10/27/2006

An excerpt

From Alexander Tzonis & Liane Lefaivre, Classical Architecture: The Poetics of Order, toward the end of chap. 1 'Taxis: the framework':
Taxis and its schemata are applied to buildings, regardless of their use. Churches, palaces, villas, gardens, and town plans can adopt the same plan pattern. The so-called centralized cross pattern, even more than the formal schemata from which it was derived, is not the property of a specific architect's work. Wittkower's table of 'Schematized plans of eleven of Palladio's villas' (1949), which has triggered so many interesting discussions on typology in architecture, although not incorrect in its application to Palladio's work, has had many misleading implications. It has obscured the fact that taxis and its schemata are general ordering devices and that their roots in the system of thought of classical poetics go beyond neoplatonism.

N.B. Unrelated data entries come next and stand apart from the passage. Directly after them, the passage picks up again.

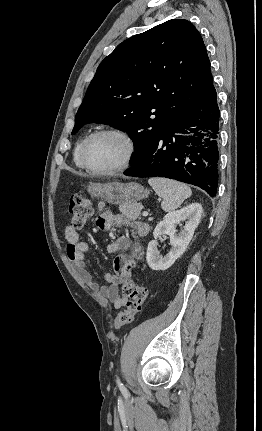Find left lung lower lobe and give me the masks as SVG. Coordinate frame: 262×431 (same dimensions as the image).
Masks as SVG:
<instances>
[{"instance_id": "obj_1", "label": "left lung lower lobe", "mask_w": 262, "mask_h": 431, "mask_svg": "<svg viewBox=\"0 0 262 431\" xmlns=\"http://www.w3.org/2000/svg\"><path fill=\"white\" fill-rule=\"evenodd\" d=\"M220 112L214 86L184 109L124 175L165 177L217 192Z\"/></svg>"}]
</instances>
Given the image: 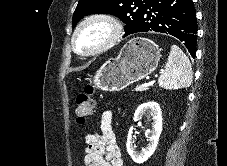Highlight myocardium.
<instances>
[{
    "label": "myocardium",
    "mask_w": 227,
    "mask_h": 166,
    "mask_svg": "<svg viewBox=\"0 0 227 166\" xmlns=\"http://www.w3.org/2000/svg\"><path fill=\"white\" fill-rule=\"evenodd\" d=\"M95 22H101V23L106 24L110 28L111 33H110L109 37L96 48L89 50V51H83V50L79 49V47L77 45V37H78L79 33L86 26H88L91 23H95ZM123 34H124L123 26L119 22V20L117 18H115L114 16H112L110 14H106V13L92 14V15L85 17L83 20H81L75 27L73 34L71 36V46H72L73 50L76 53H78L79 55L95 56V55H99V54L109 50L113 46H115L121 40V38L123 37Z\"/></svg>",
    "instance_id": "f54148a6"
}]
</instances>
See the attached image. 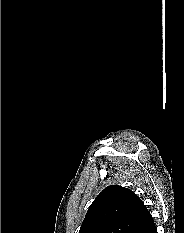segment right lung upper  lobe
Wrapping results in <instances>:
<instances>
[{
    "label": "right lung upper lobe",
    "mask_w": 184,
    "mask_h": 233,
    "mask_svg": "<svg viewBox=\"0 0 184 233\" xmlns=\"http://www.w3.org/2000/svg\"><path fill=\"white\" fill-rule=\"evenodd\" d=\"M150 216L134 192L111 185L92 202L79 233H133Z\"/></svg>",
    "instance_id": "right-lung-upper-lobe-1"
}]
</instances>
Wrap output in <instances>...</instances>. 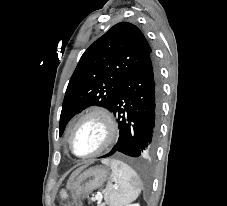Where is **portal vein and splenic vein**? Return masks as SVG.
<instances>
[{
	"instance_id": "18ae733b",
	"label": "portal vein and splenic vein",
	"mask_w": 227,
	"mask_h": 206,
	"mask_svg": "<svg viewBox=\"0 0 227 206\" xmlns=\"http://www.w3.org/2000/svg\"><path fill=\"white\" fill-rule=\"evenodd\" d=\"M96 199L100 200L101 199V194L96 196Z\"/></svg>"
}]
</instances>
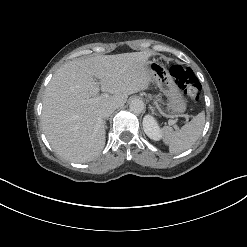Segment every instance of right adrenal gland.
<instances>
[{
  "instance_id": "2a0ac1e0",
  "label": "right adrenal gland",
  "mask_w": 247,
  "mask_h": 247,
  "mask_svg": "<svg viewBox=\"0 0 247 247\" xmlns=\"http://www.w3.org/2000/svg\"><path fill=\"white\" fill-rule=\"evenodd\" d=\"M104 125H105V128L107 129V125H106V119L104 120Z\"/></svg>"
}]
</instances>
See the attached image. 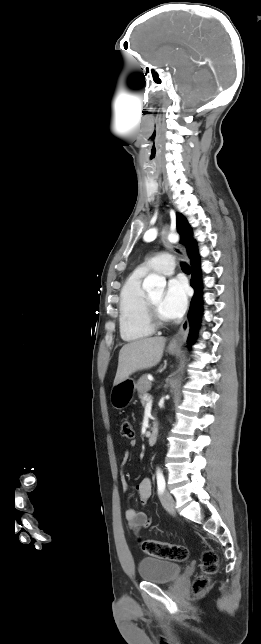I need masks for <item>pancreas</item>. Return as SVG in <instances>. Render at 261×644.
<instances>
[{
    "instance_id": "1",
    "label": "pancreas",
    "mask_w": 261,
    "mask_h": 644,
    "mask_svg": "<svg viewBox=\"0 0 261 644\" xmlns=\"http://www.w3.org/2000/svg\"><path fill=\"white\" fill-rule=\"evenodd\" d=\"M136 389L138 391L139 398L144 402L143 397L151 389V382L147 379L146 375H143L136 384Z\"/></svg>"
}]
</instances>
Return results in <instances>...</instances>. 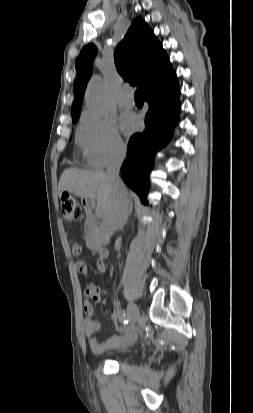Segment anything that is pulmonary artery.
Instances as JSON below:
<instances>
[{
  "mask_svg": "<svg viewBox=\"0 0 253 413\" xmlns=\"http://www.w3.org/2000/svg\"><path fill=\"white\" fill-rule=\"evenodd\" d=\"M118 104L121 107L130 108L135 104L132 93L128 89H123L117 99Z\"/></svg>",
  "mask_w": 253,
  "mask_h": 413,
  "instance_id": "pulmonary-artery-1",
  "label": "pulmonary artery"
}]
</instances>
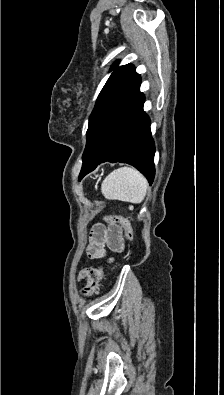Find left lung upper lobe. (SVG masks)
I'll list each match as a JSON object with an SVG mask.
<instances>
[{
	"label": "left lung upper lobe",
	"mask_w": 224,
	"mask_h": 395,
	"mask_svg": "<svg viewBox=\"0 0 224 395\" xmlns=\"http://www.w3.org/2000/svg\"><path fill=\"white\" fill-rule=\"evenodd\" d=\"M117 65L118 62H115L111 69H115ZM138 76L139 75L135 72V68L131 64L118 67L114 70L100 92L95 107L91 113L87 137L97 113Z\"/></svg>",
	"instance_id": "obj_1"
}]
</instances>
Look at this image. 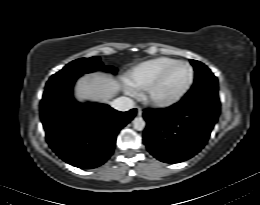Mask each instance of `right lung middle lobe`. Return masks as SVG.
Returning a JSON list of instances; mask_svg holds the SVG:
<instances>
[{
    "instance_id": "obj_1",
    "label": "right lung middle lobe",
    "mask_w": 260,
    "mask_h": 205,
    "mask_svg": "<svg viewBox=\"0 0 260 205\" xmlns=\"http://www.w3.org/2000/svg\"><path fill=\"white\" fill-rule=\"evenodd\" d=\"M96 70H107L115 73L116 69L110 66H104L100 58L95 56L91 58H80L67 64L62 70L54 74L60 76L62 74H84Z\"/></svg>"
}]
</instances>
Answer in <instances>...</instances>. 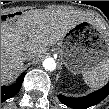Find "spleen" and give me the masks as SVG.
<instances>
[{"mask_svg": "<svg viewBox=\"0 0 109 109\" xmlns=\"http://www.w3.org/2000/svg\"><path fill=\"white\" fill-rule=\"evenodd\" d=\"M84 82L90 88H100L109 80V61L83 74Z\"/></svg>", "mask_w": 109, "mask_h": 109, "instance_id": "3e777b00", "label": "spleen"}]
</instances>
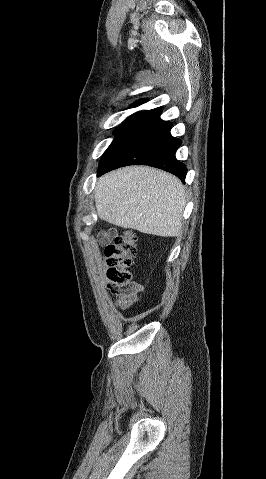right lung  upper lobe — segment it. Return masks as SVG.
Returning a JSON list of instances; mask_svg holds the SVG:
<instances>
[{"mask_svg": "<svg viewBox=\"0 0 266 479\" xmlns=\"http://www.w3.org/2000/svg\"><path fill=\"white\" fill-rule=\"evenodd\" d=\"M144 102H145V100H139V101L135 102L131 107H136V106H138V105H140ZM138 113H140V112H138Z\"/></svg>", "mask_w": 266, "mask_h": 479, "instance_id": "1", "label": "right lung upper lobe"}]
</instances>
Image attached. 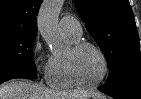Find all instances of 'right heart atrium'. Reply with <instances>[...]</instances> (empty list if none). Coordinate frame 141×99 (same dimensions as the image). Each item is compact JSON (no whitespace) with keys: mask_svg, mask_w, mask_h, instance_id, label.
I'll use <instances>...</instances> for the list:
<instances>
[{"mask_svg":"<svg viewBox=\"0 0 141 99\" xmlns=\"http://www.w3.org/2000/svg\"><path fill=\"white\" fill-rule=\"evenodd\" d=\"M33 59L39 70H41L45 76H47L49 61L46 59L43 53V45L39 39L33 45L32 49Z\"/></svg>","mask_w":141,"mask_h":99,"instance_id":"right-heart-atrium-1","label":"right heart atrium"}]
</instances>
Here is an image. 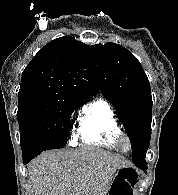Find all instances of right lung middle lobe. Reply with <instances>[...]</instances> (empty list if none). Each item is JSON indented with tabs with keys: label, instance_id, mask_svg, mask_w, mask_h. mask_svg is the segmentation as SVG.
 Returning <instances> with one entry per match:
<instances>
[{
	"label": "right lung middle lobe",
	"instance_id": "obj_1",
	"mask_svg": "<svg viewBox=\"0 0 178 195\" xmlns=\"http://www.w3.org/2000/svg\"><path fill=\"white\" fill-rule=\"evenodd\" d=\"M81 102L45 96L18 98L17 119L22 151L65 146L71 114Z\"/></svg>",
	"mask_w": 178,
	"mask_h": 195
}]
</instances>
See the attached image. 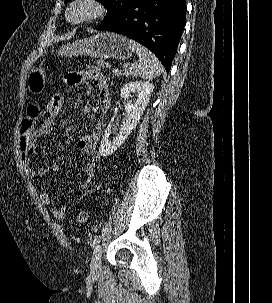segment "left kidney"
I'll list each match as a JSON object with an SVG mask.
<instances>
[{"label":"left kidney","instance_id":"5707ae66","mask_svg":"<svg viewBox=\"0 0 272 303\" xmlns=\"http://www.w3.org/2000/svg\"><path fill=\"white\" fill-rule=\"evenodd\" d=\"M153 89V83L148 81H133L123 85L120 94L121 98L128 99L131 96V93H137L138 99L134 104L130 102L126 103V117L120 131L113 140H109L112 123L108 124L99 147V154L101 156L106 157L113 154L124 143L145 111Z\"/></svg>","mask_w":272,"mask_h":303}]
</instances>
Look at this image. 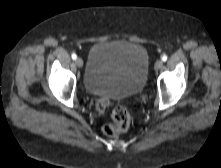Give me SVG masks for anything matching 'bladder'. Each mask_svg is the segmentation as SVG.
Instances as JSON below:
<instances>
[{"label": "bladder", "mask_w": 221, "mask_h": 168, "mask_svg": "<svg viewBox=\"0 0 221 168\" xmlns=\"http://www.w3.org/2000/svg\"><path fill=\"white\" fill-rule=\"evenodd\" d=\"M148 70L149 56L142 45L126 41L101 42L90 49L84 84L96 95L127 97L143 90Z\"/></svg>", "instance_id": "bladder-1"}]
</instances>
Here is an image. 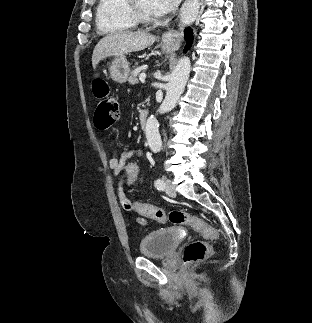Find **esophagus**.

    The presence of the same taxis frame in artifacts of different meanings and uses is characteristic, in fact, of other cultural expressions that have adopted the classical canon: poetry, painting, and especially music. Ecclesiastical or operatic music, a dance, or a piece of chamber music can have the same musical subdivisions, the same formal schemata of partitioning. The compliance with the classical canon implies the introduction of normative schemata, with their combinations and transformations close to those used in classical architecture. The tripartition schema is present in all formal expressions of classical art. All classical works, whether in words, sounds, or shapes, are identifiable by their strict adherence to the schema that demarcates a realm of departure, a central realm, and a realm of arrival. It comes under many names: opening, continuation, completion; introduction, main part, conclusion; exposition, development, recapitulation. Most typical are the sonata form (Momigny 1806) and the ABA rondo form in music, in which the melodic strings are structured in rise (monte), bridge (ponte, and descent (fonte) parts (Ratner 1980). As in architecture and literature, so in music, the length of each part is unimportant. What matters is the clear distinction of each section, the characteristic formal role that it plays, and the rigorous application of the principle at every interlocked hierarchical step of the work. ... As in classical music, so in architecture, taxis acts not so much through the duplication of formulas as through new combinatorial patterns. There are other similarities in the application of taxis to the arts. The ABCDCBA taxis spatial formula encountered in Cesariano's illustrations is close to the crisscross pattern often found in classical poetry and rhetoric, known as the chiasmus pattern, and in its ABCBBCBA version it resembles the octave or octet form of the classical sonnet in the Renaissance.
    ....
    As classical architecture became a less favourable idiom and as the classical canon came to be seen as a despised formal straitjacket, it was taxis and its schemata that were first and most viciously attacked. The picturesque, romantic, regionalist, expressionist, and modernist anti-classicism took shape only after an alternative to the classical taxis of grid structures and tripartition was devised.